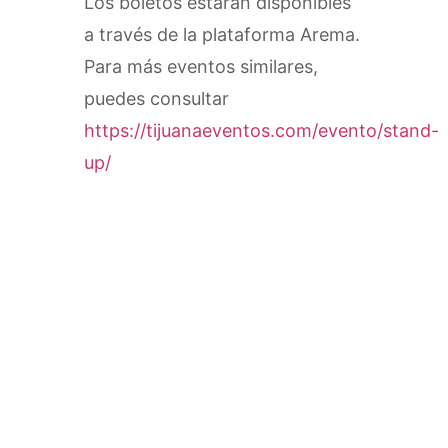
Los boletos estarán disponibles
a través de la plataforma Arema.
Para más eventos similares,
puedes consultar
https://tijuanaeventos.com/evento/stand-
up/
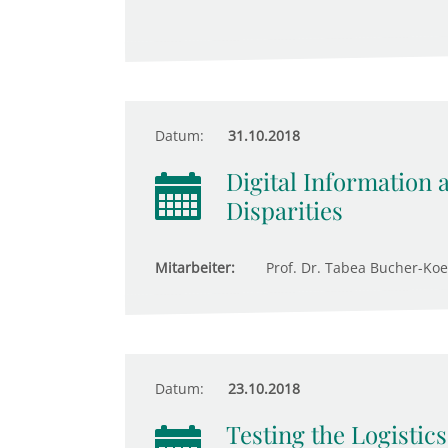
Datum:
31.10.2018
Digital Information
Disparities
Mitarbeiter:
Prof. Dr. Tabea Bucher-Ko
Datum:
23.10.2018
Testing the Logistics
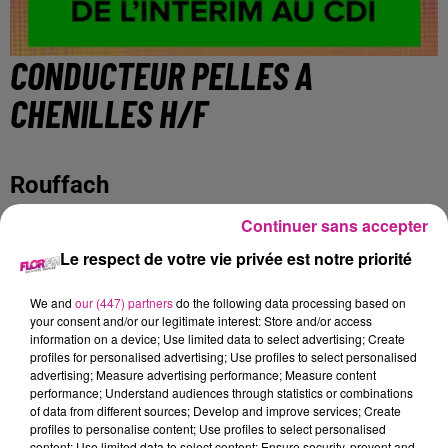
CONDUCTEUR PELLES A
CHENILLES H/F
Rouffach
Continuer sans accepter
DESCRIPTION DE L'ENTREPRISE
Le respect de votre vie privée est notre priorité
Sofitex Mulhouse - Bâtiment et industrie
We and
our (447) partners
do the following data processing based on
Fort d'une expérience de plus de 30 ans dans les Ressources
your consent and/or our legitimate interest: Store and/or access
Humaines, Sofitex est un réseau international de Travail
information on a device; Use limited data to select advertising; Create
profiles for personalised advertising; Use profiles to select personalised
Temporaire et de Placement en CDI. Sofitex fonde sa
advertising; Measure advertising performance; Measure content
dynamique et son succès sur le professionnalisme de ses
performance; Understand audiences through statistics or combinations
équipes, sa forte réactivité et sa proximité.
of data from different sources; Develop and improve services; Create
profiles to personalise content; Use profiles to select personalised
DESCRIPTION DE L'OFFRE
content; Use limited data to select content; Ensure security, prevent and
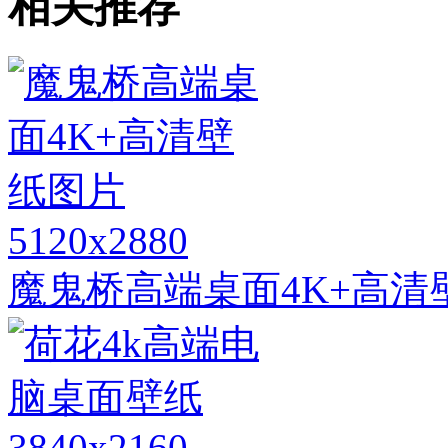
相关推荐
5120x2880
魔鬼桥高端桌面4K+高清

• • • • • • •

YOUR ASSIGNMENT ▸
Write out every line of the entries that holds the word "Sofitex".

EXERCISE SOLUTION ▸
Sofitex Mulhouse - Bâtiment et industrie
Humaines, Sofitex est un réseau international de Travail
Temporaire et de Placement en CDI. Sofitex fonde sa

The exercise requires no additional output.